You can also create your own sets to group interesting variants, or those whose alignments you’d like to examine by eye.
Creating a blank set¶
You can create your own blank sets from the Sets tab in the Data view. After creating a set, you can add variants to it in the Analyze view using the checkboxes and the master checkbox dropdown on the left.

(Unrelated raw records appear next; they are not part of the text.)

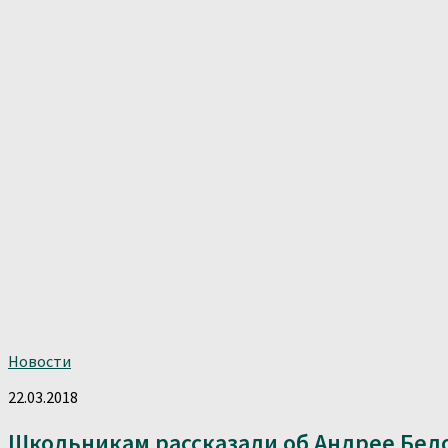
Новости
22.03.2018
Школьникам рассказали об Андрее Бел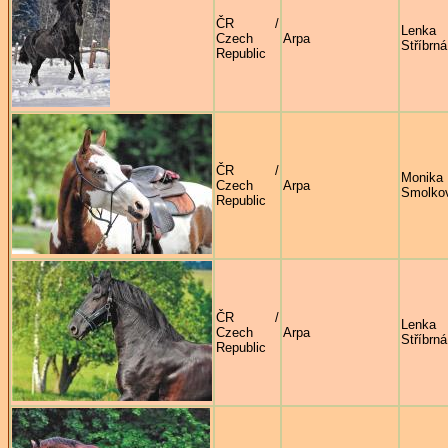
ČR /
Lenka
Czech
Arpa
Stříbrná
Republic
ČR /
Monika
Czech
Arpa
Smolko
Republic
ČR /
Lenka
Czech
Arpa
Stříbrná
Republic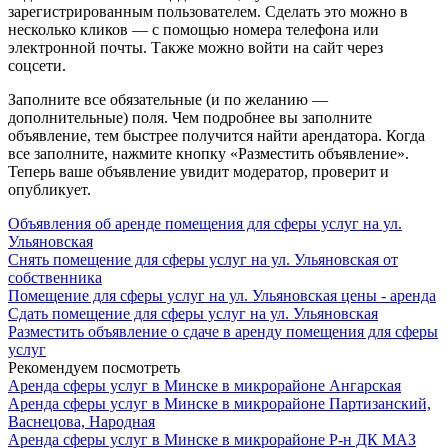
зарегистрированным пользователем. Сделать это можно в
несколько кликов — с помощью номера телефона или
электронной почты. Также можно войти на сайт через
соцсети.
Заполните все обязательные (и по желанию —
дополнительные) поля. Чем подробнее вы заполните
объявление, тем быстрее получится найти арендатора. Когда
все заполните, нажмите кнопку «Разместить объявление».
Теперь ваше объявление увидит модератор, проверит и
опубликует.
Объявления об аренде помещения для сферы услуг на ул.
Ульяновская
Снять помещение для сферы услуг на ул. Ульяновская от
собственника
Помещение для сферы услуг на ул. Ульяновская цены - аренда
Сдать помещение для сферы услуг на ул. Ульяновская
Разместить объявление о сдаче в аренду помещения для сферы
услуг
Рекомендуем посмотреть
Аренда сферы услуг в Минске в микрорайоне Ангарская
Аренда сферы услуг в Минске в микрорайоне Партизанский,
Васнецова, Народная
Аренда сферы услуг в Минске в микрорайоне Р-н ДК МАЗ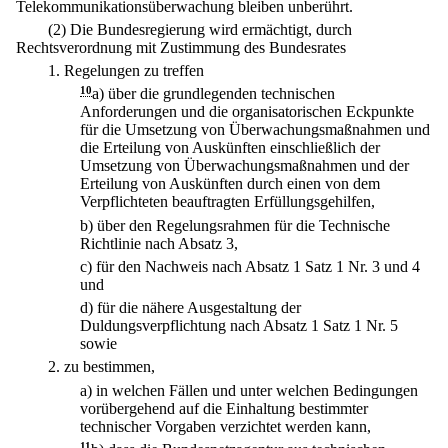
Telekommunikationsüberwachung bleiben unberührt.
(2) Die Bundesregierung wird ermächtigt, durch
Rechtsverordnung mit Zustimmung des Bundesrates
1.
Regelungen zu treffen
10
a)
über die grundlegenden technischen
Anforderungen und die organisatorischen Eckpunkte
für die Umsetzung von Überwachungsmaßnahmen und
die Erteilung von Auskünften einschließlich der
Umsetzung von Überwachungsmaßnahmen und der
Erteilung von Auskünften durch einen von dem
Verpflichteten beauftragten Erfüllungsgehilfen,
b)
über den Regelungsrahmen für die Technische
Richtlinie nach Absatz 3,
c)
für den Nachweis nach Absatz 1 Satz 1 Nr. 3 und 4
und
d)
für die nähere Ausgestaltung der
Duldungsverpflichtung nach Absatz 1 Satz 1 Nr. 5
sowie
2.
zu bestimmen,
a)
in welchen Fällen und unter welchen Bedingungen
vorübergehend auf die Einhaltung bestimmter
technischer Vorgaben verzichtet werden kann,
11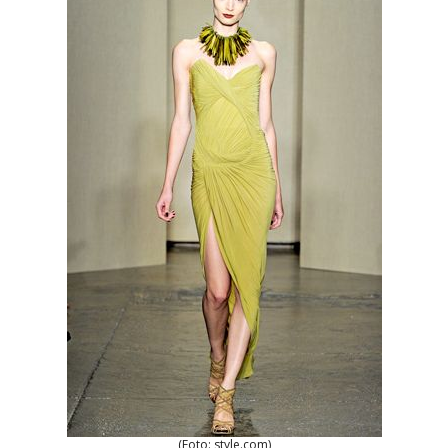
(Foto: style.com)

Uploading a set from a VCF file¶
You can also upload a variant set from a VCF file. Only the first 5 columns of the VCF will be used. The file must be tab delimited. Here is an example:
#CHROM POS ID REF ALT
NC_000913 2242 . G A
NC_000913 76 . C A
NC_000913 3170 . T C
NC_000913 1623 . G C
NC_000913 3879 . A G
NC_000913 3112 . A T
NC_000913 1577 . C T
NC_000913 5352 . G A
NC_000913 4386 . A T
NC_000913 1167 . G T
NC_000913 5425 . T A
NC_000913 951 . C A
NC_000913 3993 . A G
NC_000913 226 . G C
NC_000913 2939 . T G
NC_000913 92 . C A
NC_000913 5563 . A C
NC_000913 4446 . A C
NC_000913 607 . A G
NC_000913 5088 . A T
This way, you can identify variants you expected to be called in your samples, such as alleles targeted by MAGE oligonucleotides.
Read Alignment Pipeline¶
De-Novo Contig Assembly & Placement¶
Django Models¶
Postgres Database¶
SNV Calling and Annotation¶
SNV calling is performed by Freebayes.
Annotation of variants is performed by SnpEff. The default arguments to SnpEff are specified in the code here and some can be overriden by modifying local_settings.py and restarting the Millstone web server and celery.